- **Material provided**
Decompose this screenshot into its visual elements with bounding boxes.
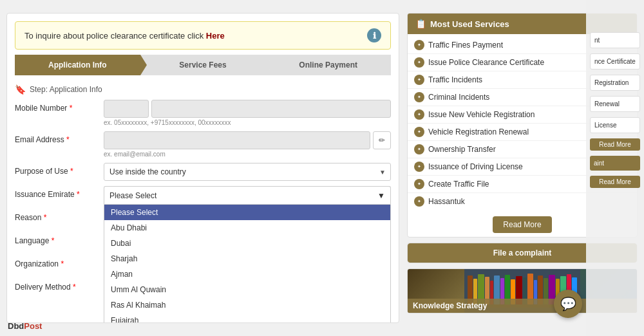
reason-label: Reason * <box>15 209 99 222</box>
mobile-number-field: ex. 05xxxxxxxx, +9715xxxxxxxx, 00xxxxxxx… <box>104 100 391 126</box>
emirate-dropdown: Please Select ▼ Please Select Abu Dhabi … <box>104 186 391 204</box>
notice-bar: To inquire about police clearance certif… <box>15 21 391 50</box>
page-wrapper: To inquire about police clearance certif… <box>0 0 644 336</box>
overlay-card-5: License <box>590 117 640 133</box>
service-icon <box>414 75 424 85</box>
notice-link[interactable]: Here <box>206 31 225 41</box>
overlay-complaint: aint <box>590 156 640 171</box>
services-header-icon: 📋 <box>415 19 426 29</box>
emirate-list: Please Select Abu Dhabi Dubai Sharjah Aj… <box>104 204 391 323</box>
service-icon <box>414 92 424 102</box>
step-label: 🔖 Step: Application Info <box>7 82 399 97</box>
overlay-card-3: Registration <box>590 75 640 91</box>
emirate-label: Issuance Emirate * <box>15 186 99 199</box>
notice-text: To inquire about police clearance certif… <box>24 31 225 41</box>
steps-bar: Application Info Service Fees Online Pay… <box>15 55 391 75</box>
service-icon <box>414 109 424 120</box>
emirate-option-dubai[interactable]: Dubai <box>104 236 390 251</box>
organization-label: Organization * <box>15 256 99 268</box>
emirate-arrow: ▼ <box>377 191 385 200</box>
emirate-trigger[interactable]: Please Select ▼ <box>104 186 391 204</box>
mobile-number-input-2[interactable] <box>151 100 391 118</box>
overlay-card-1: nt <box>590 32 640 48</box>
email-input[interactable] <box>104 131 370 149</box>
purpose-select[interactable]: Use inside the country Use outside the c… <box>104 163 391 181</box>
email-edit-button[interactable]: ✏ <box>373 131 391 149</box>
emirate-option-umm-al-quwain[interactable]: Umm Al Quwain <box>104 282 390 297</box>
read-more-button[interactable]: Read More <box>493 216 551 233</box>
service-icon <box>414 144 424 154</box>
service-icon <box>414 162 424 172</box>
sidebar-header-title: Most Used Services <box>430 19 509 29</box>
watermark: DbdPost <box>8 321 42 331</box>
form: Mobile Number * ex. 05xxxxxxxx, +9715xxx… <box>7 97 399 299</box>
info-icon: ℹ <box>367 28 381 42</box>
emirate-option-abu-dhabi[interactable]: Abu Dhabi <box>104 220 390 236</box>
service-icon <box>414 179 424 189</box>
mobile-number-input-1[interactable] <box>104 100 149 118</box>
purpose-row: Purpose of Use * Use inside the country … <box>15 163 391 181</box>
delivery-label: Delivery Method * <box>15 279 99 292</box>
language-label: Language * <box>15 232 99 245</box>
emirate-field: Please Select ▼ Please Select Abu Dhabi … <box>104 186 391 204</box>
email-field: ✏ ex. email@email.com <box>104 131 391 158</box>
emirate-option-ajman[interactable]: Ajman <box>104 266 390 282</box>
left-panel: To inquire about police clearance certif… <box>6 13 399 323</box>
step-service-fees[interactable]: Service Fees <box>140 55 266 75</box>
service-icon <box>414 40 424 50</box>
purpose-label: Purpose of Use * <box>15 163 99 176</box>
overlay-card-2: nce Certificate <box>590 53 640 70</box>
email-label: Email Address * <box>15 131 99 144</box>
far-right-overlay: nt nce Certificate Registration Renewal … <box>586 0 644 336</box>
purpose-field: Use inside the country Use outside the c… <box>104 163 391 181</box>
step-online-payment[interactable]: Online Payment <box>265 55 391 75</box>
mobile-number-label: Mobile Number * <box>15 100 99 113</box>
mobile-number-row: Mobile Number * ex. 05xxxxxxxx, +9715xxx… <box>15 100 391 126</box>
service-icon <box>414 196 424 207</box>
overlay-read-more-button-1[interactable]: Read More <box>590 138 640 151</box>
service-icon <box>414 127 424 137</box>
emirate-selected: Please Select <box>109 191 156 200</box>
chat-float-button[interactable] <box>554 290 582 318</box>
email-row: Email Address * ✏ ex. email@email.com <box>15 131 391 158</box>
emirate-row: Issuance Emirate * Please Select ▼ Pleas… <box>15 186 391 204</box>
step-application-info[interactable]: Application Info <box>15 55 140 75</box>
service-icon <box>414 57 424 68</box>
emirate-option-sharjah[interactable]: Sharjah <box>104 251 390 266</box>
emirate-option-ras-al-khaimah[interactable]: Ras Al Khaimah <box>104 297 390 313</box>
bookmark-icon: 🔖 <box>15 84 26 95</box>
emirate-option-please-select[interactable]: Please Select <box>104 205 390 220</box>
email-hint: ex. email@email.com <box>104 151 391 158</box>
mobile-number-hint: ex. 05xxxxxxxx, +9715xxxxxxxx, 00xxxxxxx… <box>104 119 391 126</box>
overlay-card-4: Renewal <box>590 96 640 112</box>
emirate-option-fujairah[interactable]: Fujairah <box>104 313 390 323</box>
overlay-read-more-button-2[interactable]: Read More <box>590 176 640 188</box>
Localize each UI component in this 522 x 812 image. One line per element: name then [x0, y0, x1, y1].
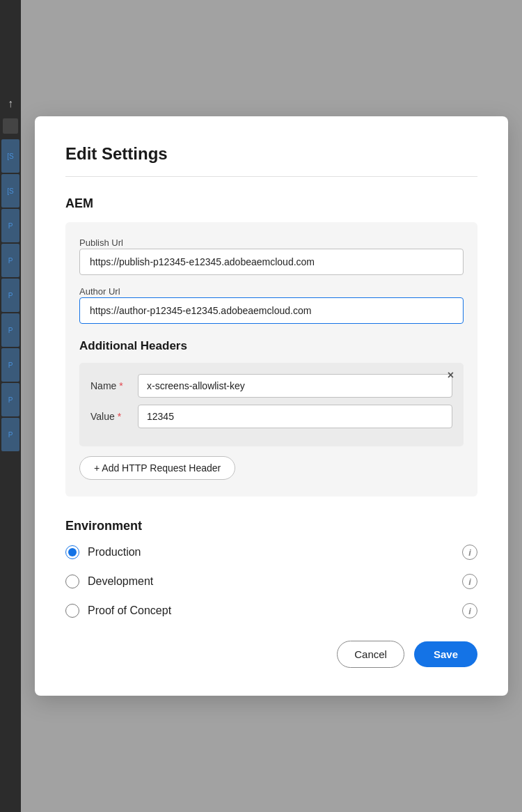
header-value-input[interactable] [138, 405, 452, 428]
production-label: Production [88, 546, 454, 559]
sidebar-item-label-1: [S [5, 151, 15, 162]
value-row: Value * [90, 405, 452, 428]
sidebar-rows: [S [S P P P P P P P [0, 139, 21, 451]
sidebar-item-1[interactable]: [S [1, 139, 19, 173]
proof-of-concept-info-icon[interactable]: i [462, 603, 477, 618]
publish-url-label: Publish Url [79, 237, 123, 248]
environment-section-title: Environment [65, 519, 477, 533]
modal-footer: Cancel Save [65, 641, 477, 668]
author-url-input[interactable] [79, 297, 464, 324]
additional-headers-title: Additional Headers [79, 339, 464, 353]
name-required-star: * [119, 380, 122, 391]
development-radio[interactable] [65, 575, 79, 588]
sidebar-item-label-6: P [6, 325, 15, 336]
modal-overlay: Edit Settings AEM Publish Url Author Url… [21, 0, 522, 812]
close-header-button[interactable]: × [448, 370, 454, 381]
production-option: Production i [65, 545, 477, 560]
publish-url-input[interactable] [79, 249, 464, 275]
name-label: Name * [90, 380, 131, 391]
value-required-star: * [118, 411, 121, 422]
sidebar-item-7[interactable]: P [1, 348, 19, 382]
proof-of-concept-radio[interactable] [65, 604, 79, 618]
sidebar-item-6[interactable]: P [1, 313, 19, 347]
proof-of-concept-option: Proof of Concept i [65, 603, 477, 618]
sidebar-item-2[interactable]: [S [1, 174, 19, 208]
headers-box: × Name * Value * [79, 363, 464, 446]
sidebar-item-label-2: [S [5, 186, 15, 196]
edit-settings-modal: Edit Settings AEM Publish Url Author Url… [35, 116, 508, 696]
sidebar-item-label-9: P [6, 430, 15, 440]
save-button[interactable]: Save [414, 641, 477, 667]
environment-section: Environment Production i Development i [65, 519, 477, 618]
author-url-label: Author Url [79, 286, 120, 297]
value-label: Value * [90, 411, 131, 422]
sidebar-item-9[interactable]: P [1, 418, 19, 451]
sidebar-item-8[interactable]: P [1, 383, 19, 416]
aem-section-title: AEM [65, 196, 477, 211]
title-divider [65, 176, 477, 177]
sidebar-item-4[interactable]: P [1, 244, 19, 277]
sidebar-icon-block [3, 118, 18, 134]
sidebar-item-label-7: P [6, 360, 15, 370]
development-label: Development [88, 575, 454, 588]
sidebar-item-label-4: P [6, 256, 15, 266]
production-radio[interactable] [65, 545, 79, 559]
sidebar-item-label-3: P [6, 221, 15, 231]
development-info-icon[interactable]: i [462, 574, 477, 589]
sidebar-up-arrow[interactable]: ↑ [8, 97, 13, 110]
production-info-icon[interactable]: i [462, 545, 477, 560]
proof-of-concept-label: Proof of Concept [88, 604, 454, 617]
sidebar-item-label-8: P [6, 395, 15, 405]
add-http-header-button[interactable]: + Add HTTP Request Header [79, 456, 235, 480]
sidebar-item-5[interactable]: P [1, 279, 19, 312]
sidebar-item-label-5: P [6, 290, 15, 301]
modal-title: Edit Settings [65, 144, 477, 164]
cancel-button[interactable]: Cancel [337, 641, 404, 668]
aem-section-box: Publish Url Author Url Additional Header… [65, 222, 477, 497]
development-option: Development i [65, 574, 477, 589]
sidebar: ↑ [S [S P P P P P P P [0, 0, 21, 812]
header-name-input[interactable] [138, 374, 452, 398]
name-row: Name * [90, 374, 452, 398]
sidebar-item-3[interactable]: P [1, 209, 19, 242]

- **Problem**
Scan the entries above for the string "Address", and copy every line where it turns up.

- **Answer space**
email-label: Email Address * <box>15 131 99 144</box>
email-row: Email Address * ✏ ex. email@email.com <box>15 131 391 158</box>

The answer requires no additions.